**Task directions**
Copy the entries below word for word, minus the pictures.

**Material for this exercise**
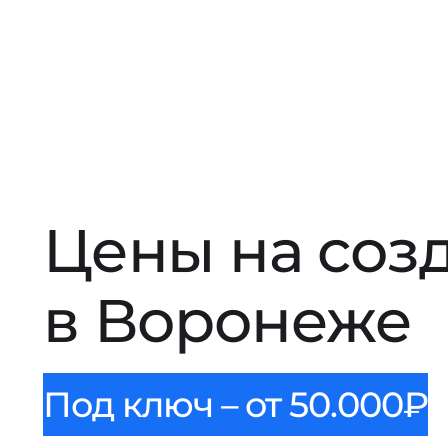
Цены на соз
в Воронеже
Под ключ – от 50.000₽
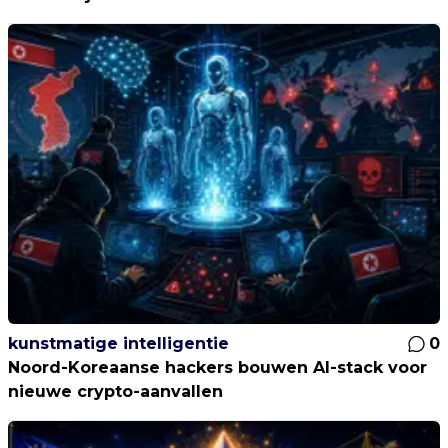
kunstmatige intelligentie
0
Noord-Koreaanse hackers bouwen AI-stack voor
nieuwe crypto-aanvallen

**Task output**
Цены на соз
в Воронеже
Под ключ – от 50.000₽
kunstmatige intelligentie
0
Noord-Koreaanse hackers bouwen AI-stack voor
nieuwe crypto-aanvallen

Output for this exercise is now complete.